(Collected data entries)
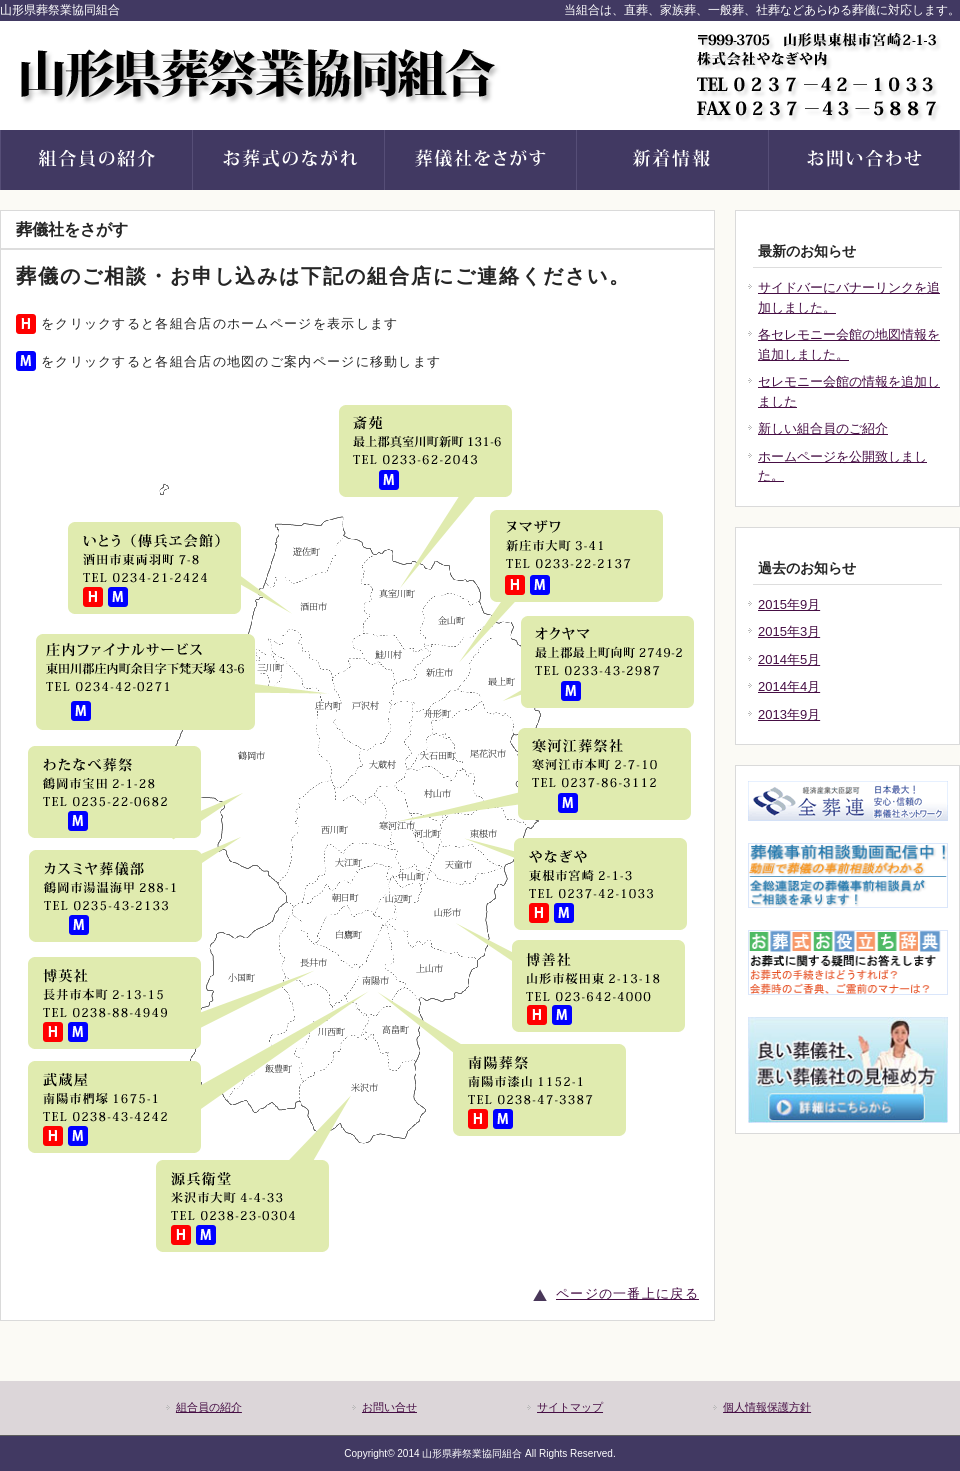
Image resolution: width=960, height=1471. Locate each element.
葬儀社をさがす (480, 160)
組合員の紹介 (209, 1407)
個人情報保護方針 (767, 1407)
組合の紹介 (96, 160)
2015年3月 (789, 631)
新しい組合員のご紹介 (823, 428)
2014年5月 (789, 659)
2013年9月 (789, 714)
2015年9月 (789, 604)
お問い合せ (864, 160)
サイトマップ (570, 1407)
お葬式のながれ (288, 160)
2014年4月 (789, 686)
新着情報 (672, 160)
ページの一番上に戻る (627, 1293)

TASK TO COMPLETE – Except for the pictures, set down each line of the records exactly as it appears.

TASK RESULT –
Image resolution: width=960, height=1471. Locate each element.
葬儀社をさがす (480, 160)
組合員の紹介 (209, 1407)
個人情報保護方針 (767, 1407)
組合の紹介 (96, 160)
2015年3月 (789, 631)
新しい組合員のご紹介 (823, 428)
2014年5月 (789, 659)
2013年9月 (789, 714)
2015年9月 (789, 604)
お問い合せ (864, 160)
サイトマップ (570, 1407)
お葬式のながれ (288, 160)
2014年4月 (789, 686)
新着情報 (672, 160)
ページの一番上に戻る (627, 1293)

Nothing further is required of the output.